[Collection entries]
• • • • •

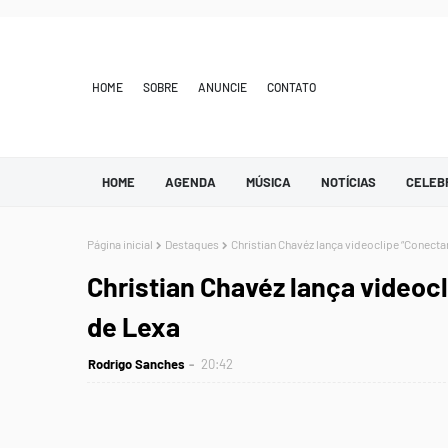
HOME
SOBRE
ANUNCIE
CONTATO
HOME
AGENDA
MÚSICA
NOTÍCIAS
CELEB
Página inicial
Destaques
Christian Chavéz lança videoclipe “Conecta
Christian Chavéz lança videoc
de Lexa
Rodrigo Sanches
20:42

• • • • •

• **TASK PROMPT**
Among the entries, find each line that includes the string "Christian" and copy it.

• **FINAL ANSWER**
Christian Chavéz lança videoclipe “Conecta
Christian Chavéz lança videoc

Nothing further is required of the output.